The district court ultimately dismissed Sorensen from the case, because the construction contract was only between Simons and NSC.  Simons appealed this decision.

The appeals court began by emphasizing that, ordinarily, a corporation or limited liability company is regarded as a legal entity, separate and apart from its owners.  Then, the court recognized that a party may pierce this corporate veil and obtain a judgment against the individual shareholders if the plaintiff proves that the corporation is acting as an alter ego of its owners.  The court warned, however, it will grant relief under the alter ego doctrine reluctantly and cautiously.  Simons was required to prove two elements in order to have the court apply the alter ego doctrine. 

First, Simons was required to meet the formalities requirement.  Specifically, Simons was required to show that there existed such unity of interest and ownership between NSC and Sorensen that the separate personalities of the corporation and the individual no longer existed.  The court found that Simons did not meet this burden, because she did not provide any evidence of NSC's capital, profits, or liabilities.  Instead, she only relied on the speculation that because NSC was solely owned by Sorensen, managed by Sorensen and his wife, and eventually ended up insolvent, it must have been undercapitalized, mismanaged, and non-distinct from Sorensen. 
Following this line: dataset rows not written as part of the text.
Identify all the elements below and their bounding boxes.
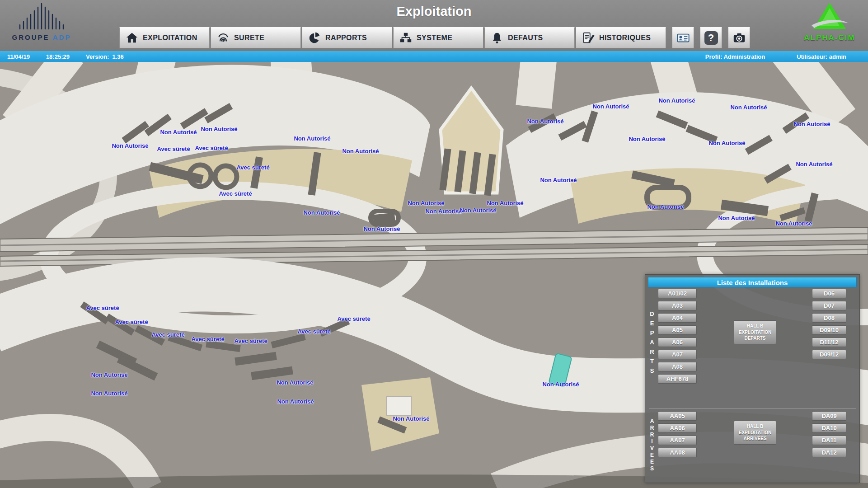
nav-label: RAPPORTS — [325, 34, 367, 42]
nav-label: SYSTEME — [417, 34, 452, 42]
nav-exploitation[interactable]: EXPLOITATION — [119, 27, 210, 48]
status-bar: 11/04/19 18:25:29 Version: 1.36 Profil: … — [0, 51, 868, 62]
panel-divider — [649, 408, 856, 409]
nav-systeme[interactable]: SYSTEME — [393, 27, 483, 48]
status-time: 18:25:29 — [46, 53, 70, 60]
network-icon — [399, 31, 413, 45]
home-icon — [125, 31, 139, 45]
page-title: Exploitation — [0, 4, 868, 19]
status-user: Utilisateur: admin — [797, 53, 846, 60]
status-version: Version: 1.36 — [86, 53, 124, 60]
groupe-adp-wordmark: GROUPE ADP — [5, 33, 78, 41]
hall-button-line: EXPLOITATION — [739, 430, 771, 436]
installation-button-d08[interactable]: D08 — [812, 313, 846, 323]
installation-button-d09-12[interactable]: D09/12 — [812, 350, 846, 359]
camera-icon — [732, 31, 746, 45]
installation-button-a04[interactable]: A04 — [658, 313, 697, 323]
nav-label: DEFAUTS — [508, 34, 543, 42]
installation-button-aa05[interactable]: AA05 — [658, 411, 697, 421]
status-date: 11/04/19 — [7, 53, 30, 60]
alpha-cim-logo: ALPHA-CIM — [796, 1, 863, 51]
bell-icon — [490, 31, 504, 45]
alpha-cim-wordmark: ALPHA-CIM — [796, 33, 863, 42]
installation-button-aa06[interactable]: AA06 — [658, 423, 697, 433]
nav-label: SURETE — [234, 34, 264, 42]
arrivees-side-label: ARRIVEES — [647, 418, 657, 472]
installation-button-a07[interactable]: A07 — [658, 350, 697, 359]
nav-label: HISTORIQUES — [599, 34, 651, 42]
hall-button-line: HALL B — [747, 423, 763, 430]
status-profile: Profil: Administration — [705, 53, 765, 60]
fingerprint-icon — [216, 31, 230, 45]
hall-button-line: ARRIVEES — [743, 436, 766, 442]
main-nav: EXPLOITATIONSURETERAPPORTSSYSTEMEDEFAUTS… — [119, 27, 750, 48]
installation-button-da10[interactable]: DA10 — [812, 423, 846, 433]
installation-button-ahf678[interactable]: AHF678 — [658, 374, 697, 384]
history-icon — [582, 31, 595, 45]
help-button[interactable]: ? — [700, 27, 722, 48]
pie-chart-icon — [308, 31, 321, 45]
nav-rapports[interactable]: RAPPORTS — [302, 27, 392, 48]
installation-button-a01-02[interactable]: A01/02 — [658, 289, 697, 298]
help-icon: ? — [704, 31, 718, 45]
alpha-cim-logo-mark — [802, 1, 857, 32]
id-card-icon — [676, 31, 690, 45]
installation-button-aa08[interactable]: AA08 — [658, 448, 697, 457]
installation-button-d07[interactable]: D07 — [812, 301, 846, 310]
id-card-button[interactable] — [672, 27, 694, 48]
nav-defauts[interactable]: DEFAUTS — [484, 27, 575, 48]
groupe-adp-logo: GROUPE ADP — [5, 2, 78, 50]
installations-panel: Liste des Installations DEPARTS A01/02A0… — [645, 274, 860, 483]
installation-button-da09[interactable]: DA09 — [812, 411, 846, 421]
installations-panel-title: Liste des Installations — [648, 277, 857, 287]
hall-button-line: EXPLOITATION — [739, 329, 771, 336]
installation-button-da11[interactable]: DA11 — [812, 436, 846, 445]
arrivees-da-column: DA09DA10DA11DA12 — [812, 411, 846, 457]
installation-button-d11-12[interactable]: D11/12 — [812, 338, 846, 347]
installation-button-a06[interactable]: A06 — [658, 338, 697, 347]
nav-historiques[interactable]: HISTORIQUES — [576, 27, 666, 48]
camera-button[interactable] — [728, 27, 750, 48]
departs-d-column: D06D07D08D09/10D11/12D09/12 — [812, 289, 846, 359]
adp-logo-mark — [14, 2, 69, 31]
hall-button-line: DEPARTS — [744, 335, 765, 342]
installation-button-a05[interactable]: A05 — [658, 325, 697, 335]
arrivees-aa-column: AA05AA06AA07AA08 — [658, 411, 697, 457]
installation-button-a08[interactable]: A08 — [658, 362, 697, 371]
installation-button-d06[interactable]: D06 — [812, 289, 846, 298]
installation-button-aa07[interactable]: AA07 — [658, 436, 697, 445]
nav-surete[interactable]: SURETE — [211, 27, 301, 48]
installation-button-da12[interactable]: DA12 — [812, 448, 846, 457]
hall-b-arrivees-button[interactable]: HALL BEXPLOITATIONARRIVEES — [734, 421, 776, 445]
installation-button-d09-10[interactable]: D09/10 — [812, 325, 846, 335]
departs-a-column: A01/02A03A04A05A06A07A08AHF678 — [658, 289, 697, 384]
top-header: Exploitation GROUPE ADP ALPHA-CIM EXPLOI… — [0, 0, 868, 51]
hall-button-line: HALL B — [747, 323, 763, 329]
installation-button-a03[interactable]: A03 — [658, 301, 697, 310]
departs-side-label: DEPARTS — [647, 309, 657, 375]
hall-b-departs-button[interactable]: HALL BEXPLOITATIONDEPARTS — [734, 320, 776, 344]
nav-label: EXPLOITATION — [143, 34, 197, 42]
Second, Simons was required to meet the fairness requirement.  Particularly, Simons was required to show that observance of the corporate form would sanction a fraud, promote injustice, or condone an inequitable result.  Because the court found that the Simons did not meet the first element, the court did not analyze whether she could have met the fairness requirement.

The court concluded that the lower court properly excluded Sorensen from the lawsuit and allowed Simons to recover from NSC only. 

Utah courts look to the following factors in analyzing an alter ego claim:  (1) undercapitalization of a one-man corporation; (2) failure to observe corporate formalities; (3) nonpayment of dividends; (4) siphoning of corporate funds by the dominant stockholder; (5) nonfunctioning of other officers or directors; (6) absence of corporate records; (7) the use of the corporation as a facade for operations of the dominant stockholder or stockholders; and (8) the use of the corporate entity in promoting injustice or fraud.

If you own a closely held corporation, it is important to maintain the formalities of keeping your personal assets and records separate from the corporation’s assets and records.  Doing so will ensure that you will be protected from the liabilities of the corporation.